* What you need to do *
In the material below, find the line with "and recent engagement." and the line with "the dessert.", then output both and every line between them exactly, omitting pictures.

------------------------------

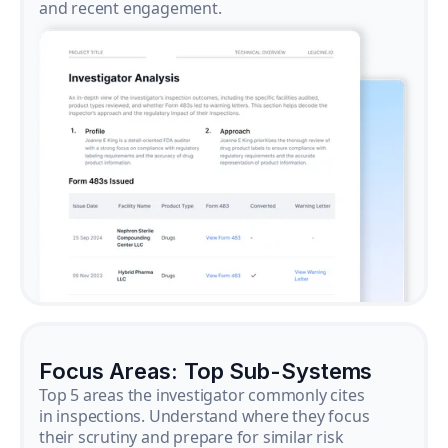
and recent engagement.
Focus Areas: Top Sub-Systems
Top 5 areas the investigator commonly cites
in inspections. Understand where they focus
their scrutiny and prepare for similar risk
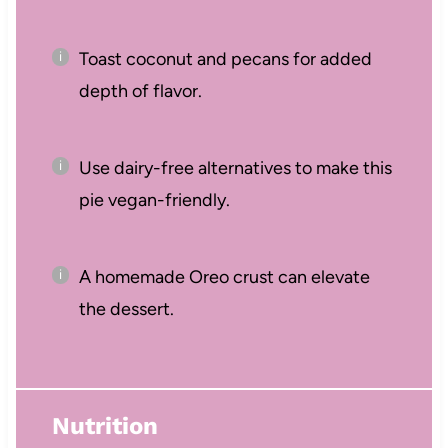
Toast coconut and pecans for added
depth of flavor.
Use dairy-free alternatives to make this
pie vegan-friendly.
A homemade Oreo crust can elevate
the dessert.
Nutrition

------------------------------

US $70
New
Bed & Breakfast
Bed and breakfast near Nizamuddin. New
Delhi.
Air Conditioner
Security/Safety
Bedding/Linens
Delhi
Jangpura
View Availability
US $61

------------------------------

* Exercise result *
and recent engagement.
Focus Areas: Top Sub-Systems
Top 5 areas the investigator commonly cites
in inspections. Understand where they focus
their scrutiny and prepare for similar risk
Toast coconut and pecans for added
depth of flavor.
Use dairy-free alternatives to make this
pie vegan-friendly.
A homemade Oreo crust can elevate
the dessert.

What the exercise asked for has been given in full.